Kultur in der Himmelsbergkapelle
Genuss pur vor vollbesetzten Reihen

 Die drei „Resonanzen“, Hildegard Baum, Ulla Teuscher und Beate Günther, faszinierten bei ihrem witzigen, niveauvollen Debüt in der Zweibrücker Himmelsbergkapelle.
Die drei „Resonanzen“, Hildegard Baum, Ulla Teuscher und Beate Günther, faszinierten bei ihrem witzigen, niveauvollen Debüt in der Zweibrücker Himmelsbergkapelle. FOTO: Cordula von Waldow
Zweibrücken. Die „Resonanzen“ begeisterten bei ihrem Debüt in der Himmelsbergkapelle. Wegen Überfüllung konnten nicht alle Interessierten an dem musikalischen „Feuerwerk der Gefühle“ teilnehmen. Von Cordula von Waldow

Damit hatten weder die Gastgeber vom Verein Kultur in der Himmelsbergkapelle noch die „Resonanzen“ rund um die Zweibrücker Sopranistin Hildegard Baum gerechnet: Zu dem Debüt des neu gegründeten Trios bei dem Neujahrskonzert am Freitagabend war die Himmelsbergkapelle bis in den Vorraum hinein besetzt. Zahlreiche Musikfreunde standen dort, andere verließen enttäuscht, dass sie keinen der gut 120 Sitzplätze mehr ergattert hatten, den Ort. Sie haben einen grandiosen Konzertabend verpasst.

Gleich das erste Lied, welches das Trio, Hildegard Baum, Beate Günther und Ulla Teuscher, interpretierte, offenbarte, weshalb sich die drei Sopranistinnen den Namen „Die Resonanzen“ gegeben haben. Nomen est Omen, versetzten sie mit vielschichtig vibrierenden Klängen des dreistimmigen Volkslieds „Green Sleaves“ die Himmelsbergkapelle in Schwingung, feinfühlig am Klavier begleitet von Konzertpianistin Marina Kavtaradze. Welch ein Klangerlebnis!

Doch auch als Solistinnen wussten die drei Sängerinnen, die sich beim Studium der funktionalen Gesangspädagogik am Rabine Institut in Wachenheim kennengelernt hatten, zu begeistern. Vielfältig in der Modulation, spielerisch höchste Höhen und klangvoll tiefste Tiefen erklimmend, mit ausdrucksstarkem Timbre oder perlenden Coloraturen faszinierten die drei Frauen mit ihrer Klangvielfalt.
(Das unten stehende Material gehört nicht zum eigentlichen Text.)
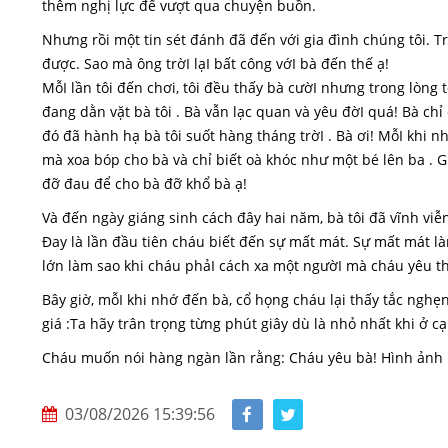
thêm nghị lực để vượt qua chuyện buồn.
Nhưng rồi một tin sét đánh đã đến với gia đình chúng tôi. Trờ
được. Sao mà ông trờI lạI bất công vớI bà đến thế ạ!
MỗI lần tôi đến chơi, tôi đều thấy bà cườI nhưng trong lòng t
đang dằn vặt bà tôi . Bà vẫn lạc quan và yêu đờI quá! Bà chỉ 
đó đã hành hạ bà tôi suốt hàng tháng trờI . Bà ơi! MỗI khi n
mà xoa bóp cho bà và chỉ biết oà khóc như một bé lên ba . G
đỡ đau để cho bà đỡ khổ bà ạ!
Và đến ngày giáng sinh cách đây hai năm, bà tôi đã vĩnh viễn 
Đay là lần đầu tiên cháu biết đến sự mất mát. Sự mất mát l
lớn làm sao khi cháu phảI cách xa một ngườI mà cháu yêu thư
Bây giờ, mỗI khi nhớ đến bà, cổ họng cháu lại thấy tắc nghẹn
giá :Ta hãy trân trọng từng phút giây dù là nhỏ nhất khi ở
Cháu muốn nói hàng ngàn lần rằng: Cháu yêu bà! Hình ảnh 
03/08/2026 15:39:56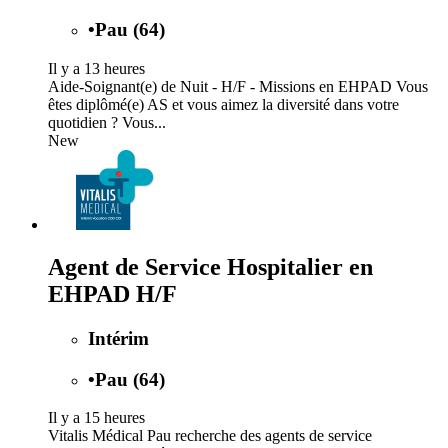
•
Pau (64)
Il y a 13 heures
Aide-Soignant(e) de Nuit - H/F - Missions en EHPAD Vous
êtes diplômé(e) AS et vous aimez la diversité dans votre
quotidien ? Vous...
New
Agent de Service Hospitalier en
EHPAD H/F
Intérim
•
Pau (64)
Il y a 15 heures
Vitalis Médical Pau recherche des agents de service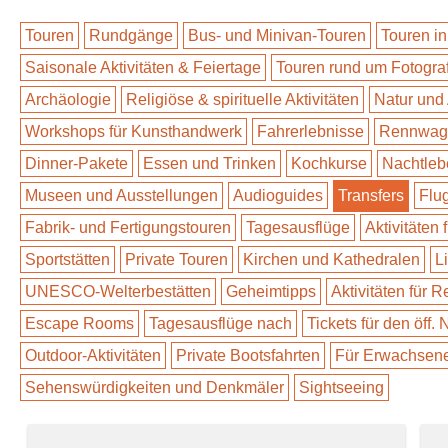
Touren
Rundgänge
Bus- und Minivan-Touren
Touren in
Saisonale Aktivitäten & Feiertage
Touren rund um Fotogra
Archäologie
Religiöse & spirituelle Aktivitäten
Natur und
Workshops für Kunsthandwerk
Fahrerlebnisse
Rennwage
Dinner-Pakete
Essen und Trinken
Kochkurse
Nachtleb
Museen und Ausstellungen
Audioguides
Transfers
Flu
Fabrik- und Fertigungstouren
Tagesausflüge
Aktivitäten 
Sportstätten
Private Touren
Kirchen und Kathedralen
L
UNESCO-Welterbestätten
Geheimtipps
Aktivitäten für 
Escape Rooms
Tagesausflüge nach
Tickets für den öff.
Outdoor-Aktivitäten
Private Bootsfahrten
Für Erwachsen
Sehenswürdigkeiten und Denkmäler
Sightseeing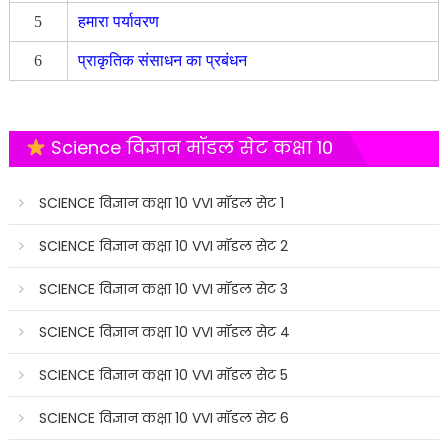
5
हमारा पर्यावरण
6
प्राकृतिक संसाधन का प्रबंधन
Science विज्ञान मॉडल सेट कक्षा 10
SCIENCE विज्ञान कक्षा 10 VVI मॉडल सेट 1
SCIENCE विज्ञान कक्षा 10 VVI मॉडल सेट 2
SCIENCE विज्ञान कक्षा 10 VVI मॉडल सेट 3
SCIENCE विज्ञान कक्षा 10 VVI मॉडल सेट 4
SCIENCE विज्ञान कक्षा 10 VVI मॉडल सेट 5
SCIENCE विज्ञान कक्षा 10 VVI मॉडल सेट 6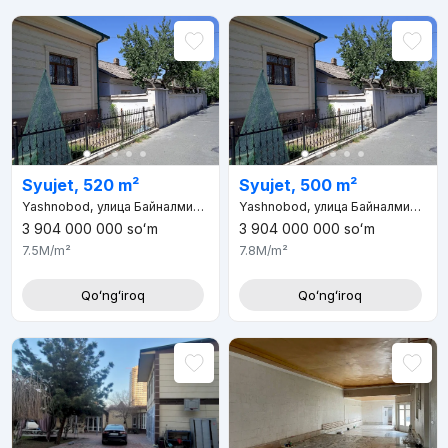
Syujet, 520 m²
Syujet, 500 m²
Yashnobod, улица Байналминал
Yashnobod, улица Байналминал
3 904 000 000
soʻm
3 904 000 000
soʻm
7.5M
/m²
7.8M
/m²
Qoʻngʻiroq
Qoʻngʻiroq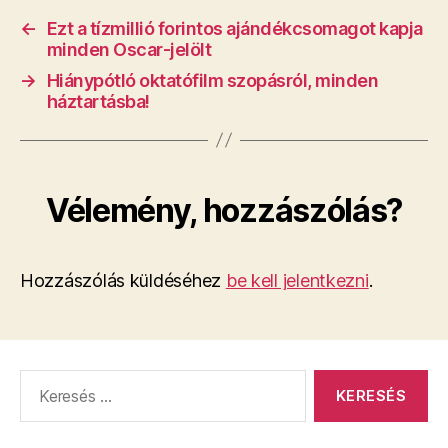
←
Ezt a tízmillió forintos ajándékcsomagot kapja
minden Oscar-jelölt
→
Hiánypótló oktatófilm szopásról, minden
háztartásba!
Vélemény, hozzászólás?
Hozzászólás küldéséhez
be kell jelentkezni
.
Keresés: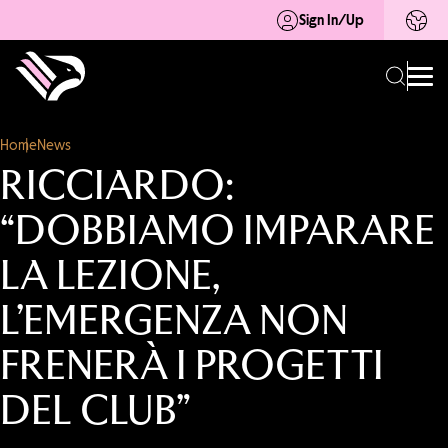
Sign In/Up
Home
News
RICCIARDO:
“DOBBIAMO IMPARARE
LA LEZIONE,
L’EMERGENZA NON
FRENERÀ I PROGETTI
DEL CLUB”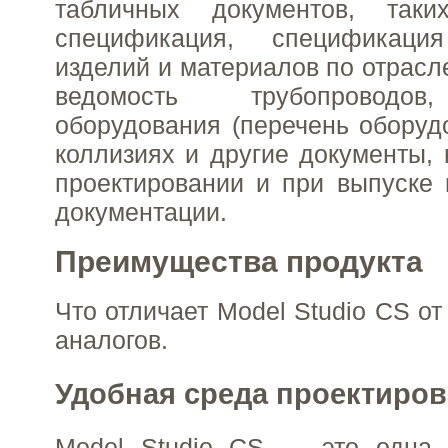
табличных документов, таки
спецификация, спецификация
изделий и материалов по отрасл
ведомость трубопроводов
оборудования (перечень оборудо
коллизиях и другие документы,
проектировании и при выпуске 
документации.
Преимущества продукта
Что отличает Model Studio CS от
аналогов.
Удобная среда проектиро
Model Studio CS — это одна 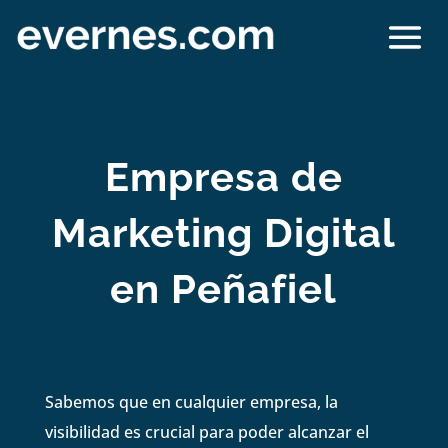
Empresa de
Marketing Digital
en Peñafiel
Sabemos que en cualquier empresa, la
visibilidad es crucial para poder alcanzar el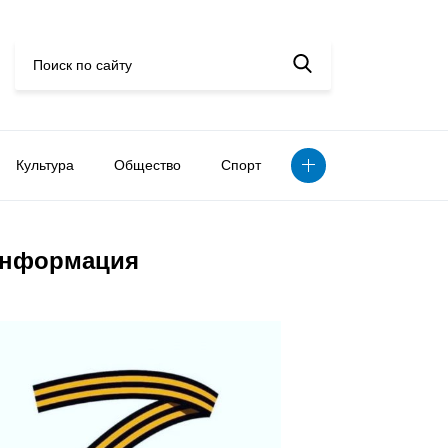
Культура
Общество
Спорт
нформация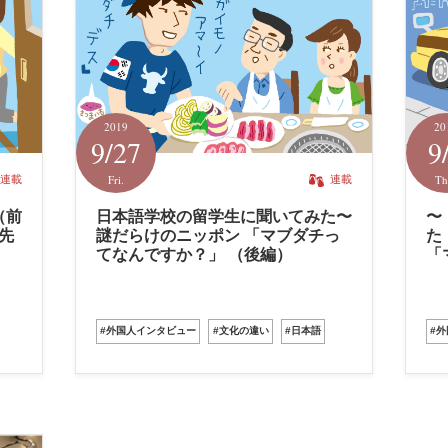
2019
20
9/27
9
Fri.
Th
連載
連載
（前
日本語学校の留学生に聞いてみた〜
〜
先
謎だらけのニッポン 「マブダチっ
た
」
てなんですか？」 （後編）
「
#外国人インタビュー
#文化の違い
#日本語
#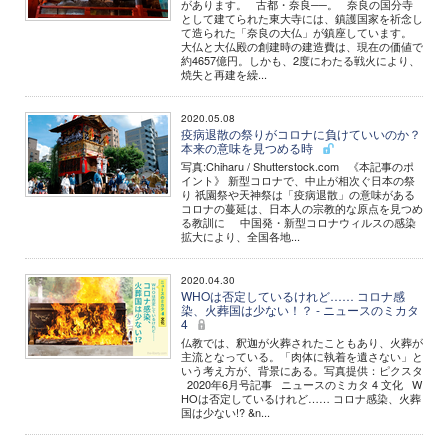
があります。 古都・奈良──。 奈良の国分寺
として建てられた東大寺には、鎮護国家を祈念し
て造られた「奈良の大仏」が鎮座しています。
大仏と大仏殿の創建時の建造費は、現在の価値で
約4657億円。しかも、2度にわたる戦火により、
焼失と再建を繰...
2020.05.08
疫病退散の祭りがコロナに負けていいのか？
本来の意味を見つめる時
写真:Chiharu / Shutterstock.com 《本記事のポ
イント》 新型コロナで、中止が相次ぐ日本の祭
り 祇園祭や天神祭は「疫病退散」の意味がある
コロナの蔓延は、日本人の宗教的な原点を見つめ
る教訓に 中国発・新型コロナウィルスの感染
拡大により、全国各地...
2020.04.30
WHOは否定しているけれど…… コロナ感
染、火葬国は少ない！？ - ニュースのミカタ
4
仏教では、釈迦が火葬されたこともあり、火葬が
主流となっている。「肉体に執着を遺さない」と
いう考え方が、背景にある。写真提供：ピクスタ
2020年6月号記事 ニュースのミカタ 4 文化 W
HOは否定しているけれど…… コロナ感染、火葬
国は少ない!? &n...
Ihre Leidenschaft für die Musik und ihre Liebe zum Klang, die das Trio vereint, paarte sich mit einem gewissen Schalk, schauspielerischem Talent und der spürbaren Hingabe an das jeweilige Stück. Verliebt dahin schmelzen? Furiose Eifersuchtsdramen inszenieren? Träumen, sich grämen, triumphieren? Alle Gefühle fanden bei dem musikalisch abgeschossenen „Feuerwerk der Liebe und Leidenschaft“ ihren Ausdruck. Die Lieder waren nach den Themenblöcken zusammengefasst, die von den drei Sängerinnen ebenso intelligent wie humorvoll und augenzwinkernd moderiert wurden. Dabei scheute das Trio, das sich vorwiegend der klassisch-romantischen Musikliteratur widmete, keineswegs vor dem Lollipopp-Song der 1950er Jahre zurück, mit dem es nach der Pause einzog.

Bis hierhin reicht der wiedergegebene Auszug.